Das Gericht erkennt:
1. Die Beschwerde wird abgewiesen.
2. Das Verfahren ist kostenlos.
3. Zustellung gegen Empfangsschein an:
- Y.___
- Sozialversicherungsanstalt des Kantons Zürich, Ausgleichskasse
- Bundesamt für Sozialversicherungen
4. Gegen diesen Entscheid kann innert 30 Tagen seit der Zustellung beim Bundesgericht Beschwerde eingereicht werden (Art. 82 ff. in Verbindung mit Art. 90 ff. des Bundesgesetzes über das Bundesgericht, BGG). Die Frist steht während folgender Zeiten still: vom siebenten Tag vor Ostern bis und mit dem siebenten Tag nach Ostern, vom 15. Juli bis und mit dem 15. August sowie vom 18. Dezember bis und mit dem 2. Januar (Art. 46 BGG).

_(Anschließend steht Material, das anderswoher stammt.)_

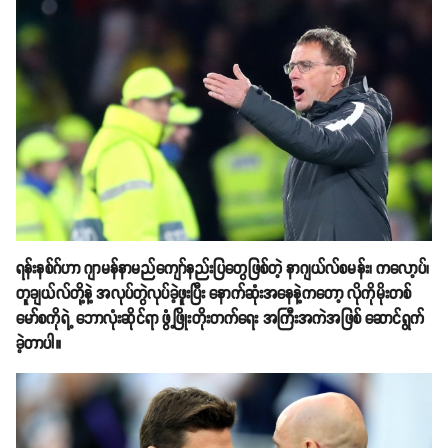
ရန်းနစ်ဂ်ဟာ ဂျာမန်နာမည်ကျော်နည်းပြတွေဖြစ်တဲ့ နာဂျယ်လ်စမန်း၊ ကလော့ပ်၊
တူချယ်လ်တို့နဲ့ အလုပ်တွဲလုပ်ခဲ့ဖူးပြီး နောက်ဆုံးအနေနဲ့ကတော့ လိုကိုမိုးတစ်
မော်စကိုရဲ့ ဘောလုံးဆိုင်ရာ ဖွံ့ဖြိုးတိုးတက်ရေး အကြီးအကဲအဖြစ် ဆောင်ရွက်
ခဲ့တာပါ။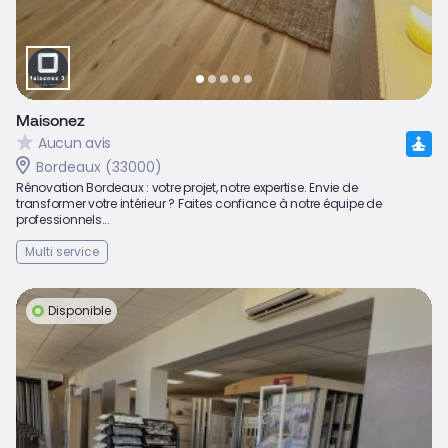
Maisonez
Aucun avis
Bordeaux (33000)
Rénovation Bordeaux : votre projet, notre expertise. Envie de
transformer votre intérieur ? Faites confiance à notre équipe de
professionnels...
Multi service
Disponible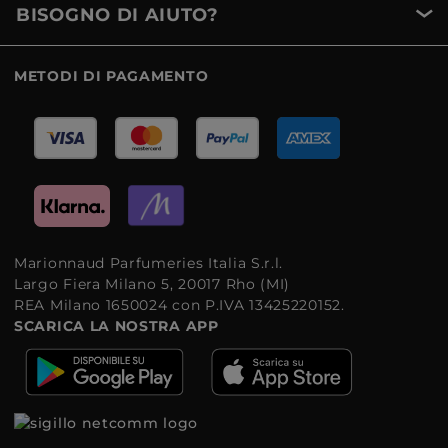
BISOGNO DI AIUTO?
METODI DI PAGAMENTO
Marionnaud Parfumeries Italia S.r.l.
Largo Fiera Milano 5, 20017 Rho (MI)
REA Milano 1650024 con P.IVA 13425220152.
SCARICA LA NOSTRA APP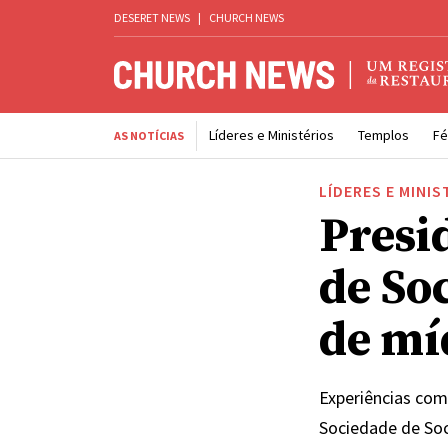
DESERET NEWS
|
CHURCH NEWS
Líderes e Ministérios
Templos
Fé
AS NOTÍCIAS
LÍDERES E MINIS
Presi
de So
de mí
Experiências com
Sociedade de So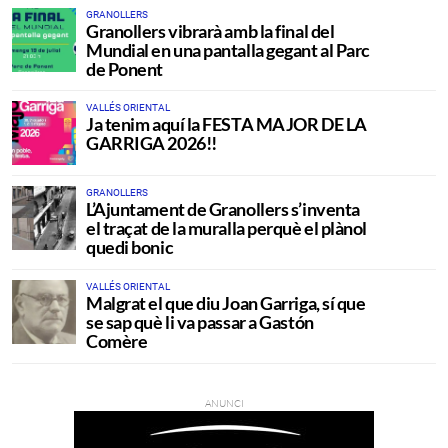
GRANOLLERS
Granollers vibrarà amb la final del
Mundial en una pantalla gegant al Parc
de Ponent
VALLÉS ORIENTAL
Ja tenim aquí la FESTA MAJOR DE LA
GARRIGA 2026!!
GRANOLLERS
L’Ajuntament de Granollers s’inventa
el traçat de la muralla perquè el plànol
quedi bonic
VALLÉS ORIENTAL
Malgrat el que diu Joan Garriga, sí que
se sap què li va passar a Gastón
Comère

Die Beschwerdeschrift ist dem Bundesgericht, Schweizerhofquai 6, 6004 Luzern, zuzustellen.
Die Beschwerdeschrift hat die Begehren, deren Begründung mit Angabe der Beweismittel und die Unterschrift der beschwerdeführenden Partei oder ihrer Rechtsvertretung zu enthalten; der angefochtene Entscheid sowie die als Beweismittel angerufenen Urkunden sind beizulegen, soweit die Partei sie in Händen hat (Art. 42 BGG).